Is it hot in here, or is it me?

"Welcome to NStar. If this is an emergency, please hang up and call our emergency line. Otherwise please listen to the following options..."

You can't decide if you have an emergency, but it sounds like if you do, then a real person will appear on the other line, and that tips it. Better safe than sorry, no?

It turns out that if your heat breaks in Massachusetts in January, you do indeed qualify as an emergency (lucky girl), and they will send a service technician to your house who resembles... Cindy Crawford. While you are bundled up in wool socks, two pairs of sweatpants and a ratty old sweater that was black 342 washes ago. And your hair piled up in a frizzy mass of scrunchies and Goody hair clips. For good measure, your nose is running.

For this, they send you a technician who has fabulously engineered blonde hair. When you open the door, you know a very stylish gay guy spent all afternoon streaking it with shades like "Tawny" "Honeycomb" and "Winterwheat", while YOU still haven't wiped the Nice N' Easy splatters off your bathroom mirror.

It takes you several minutes to regain your composure. This bombshell on your doorstep is going to crawl around in your spider-infested basement? What if she gets a cobweb in her $300 haircut?? You start to suspect that you are being punk'd, and look down the driveway for Ashton Kutcher. Nope. There's the utility truck. You are now officially nonplussed.

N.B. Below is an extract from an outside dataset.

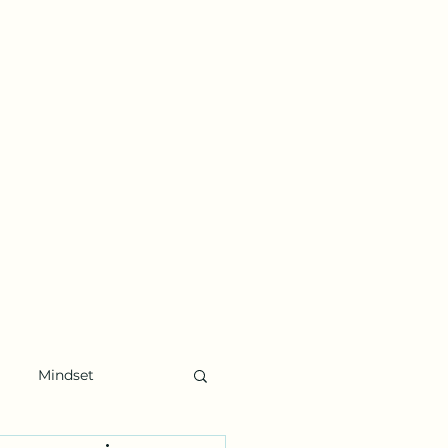
Mindset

She is very nice. She asks how many zones you have. You didn't know you had zones. She takes you around your house and at each thermostat explains that it is for a separate heating zone. You tell her you know of three, in that case. And the one upstairs is the trouble maker. You go upstairs together to inspect the offending thermostat. You stand there with random toys in your hands and try to decide if you should stand and wait, or go on about your business. Just as you opt for moving on, she starts to chat amiable about her own kids. Same age as yours.

When she is done, she smiles at you kindly and tells you to stay warm and call back if you need any help. You have just been saved by a designer-jean-wearing, well-coiffed plumber and working mother of three. You have two kids, no job and haven't left the house in four days. HELP.